Als dann endlich die Kinder vor mir saßen, habe ich kapiert, was das Publikum bedeuten kann: Sie haben mich vor Käpt´n Hook gewarnt, sich mit mir gegen Wendy verbündet und am Ende Tinker Bell wieder zum Leben erweckt.

JJ: Odine, wie siehst du Filme, egal ob zuhause im Fernsehgerät oder im Kino – 100% als Zuschauerin (wie jeder andere), oder als Kollegin (die eventuell beurteilt oder sich etwas abschaut)?

Odine Johne: Beides. Natürlich kann ich oft nicht ganz aufhören zu beobachten wie der Film gemacht wurde, wie die Schauspieler spielen, wie sie wohl die eine oder andere Szene gedreht haben. Aber bei richtig guten Filmen vergesse ich das.

JJ: Und: Wen siehst du gerne spielen, egal ob Hollywood, Babelsberg oder Köln?

Odine Johne: Isabelle Huppert sehe ich gerne. Es gibt aber zum Beispiel einen meiner Lieblingsfilme, den japanischen Film “Nobody knows”, das sind gar keine Schauspieler, da spielen Kinder und ich schaue ihnen wahnsinnig gerne zu.

Ich glaube, ich schaue einfach gerne Menschen an, auch im echten Leben. Wenn sie in sich reingucken lassen. Oder auch, wenn nicht, und sie ihr Geheimnis wahren.

JJ: Du hast schon in den verschiedensten Fernsehformaten – beispielsweise Krimi, Märchen, andere Spielfilme – mitgemischt, in Kinofilmen die Hauptrolle verkörpert, dafür auch den einen oder anderen Preis abgeräumt; welche Ziele, vielleicht Träume sind offen?

Odine Johne: Ich würde gerne weiter mit spannenden Menschen zusammen arbeiten und Theaterstücke oder Filme machen, hinter denen ich stehe.
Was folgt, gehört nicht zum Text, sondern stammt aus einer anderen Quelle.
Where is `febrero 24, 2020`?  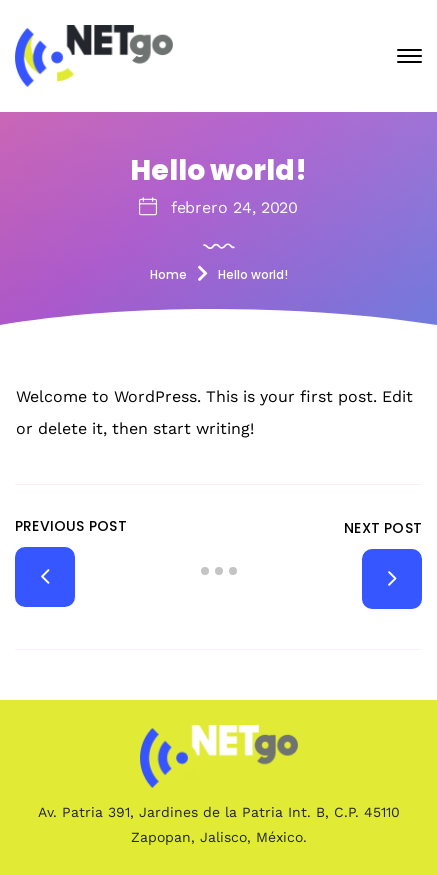
febrero 24, 2020 is located at coordinates (235, 207).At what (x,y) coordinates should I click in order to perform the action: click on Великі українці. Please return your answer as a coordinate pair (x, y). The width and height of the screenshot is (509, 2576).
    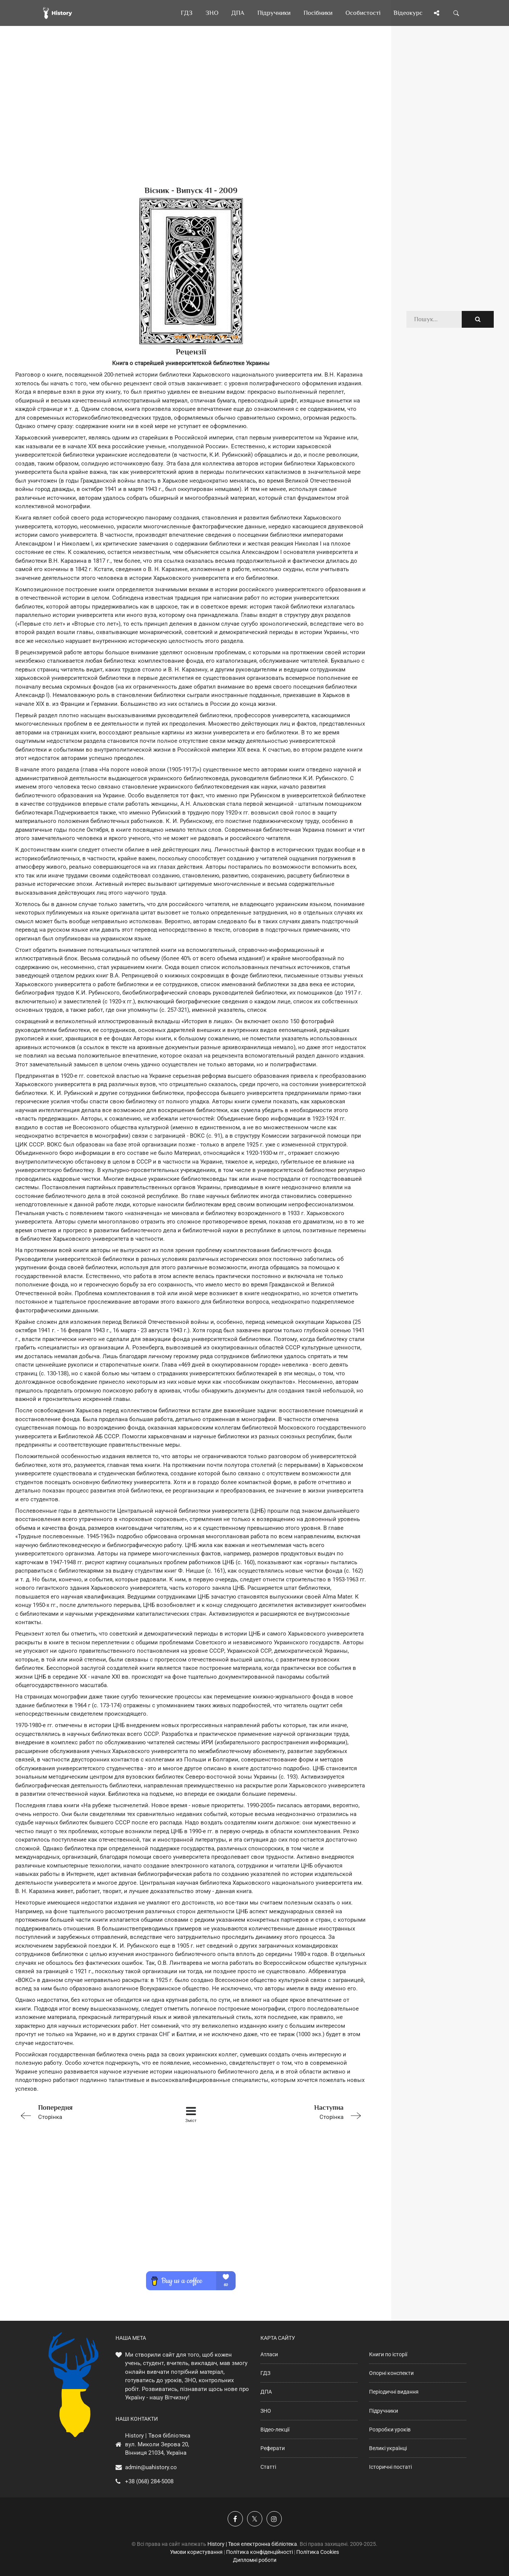
    Looking at the image, I should click on (388, 2448).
Das empfinde ich als sehr beglückend. Außerdem habe ich angefangen, mit einem Regisseur zusammen ein Drehbuch zu schreiben. Das ist auch ein Traum von mir.

JJ: Gibt es die zwei, drei Kriterien, die ein Drehbuch oder eine Rolle für dich interessant machen?

Odine Johne: Das ist schwer in Worte zu fassen. Mich muss das Drehbuch oder die Rolle berühren, faszinieren, fesseln. Ich habe da aber eher einen intuitiven Zugang und kann dann erst im zweiten Schritt vom Kopf her begründen, warum mich etwas begeistert hat.

Odine Johne in 5 Frauen; (c) Weltkino Filmverleih

Odine Johne in 5 Frauen; (c) Weltkino Filmverleih

JJ: Worauf können sich deine Fans in absehbarer Zeit freuen, auf welche Filme, Theateraufführungen, sonstige Projekte?

Odine Johne: Am 4. Mai kommt erstmal der Film “5 Frauen” in die Kinos, der in Südfrankreich spielt.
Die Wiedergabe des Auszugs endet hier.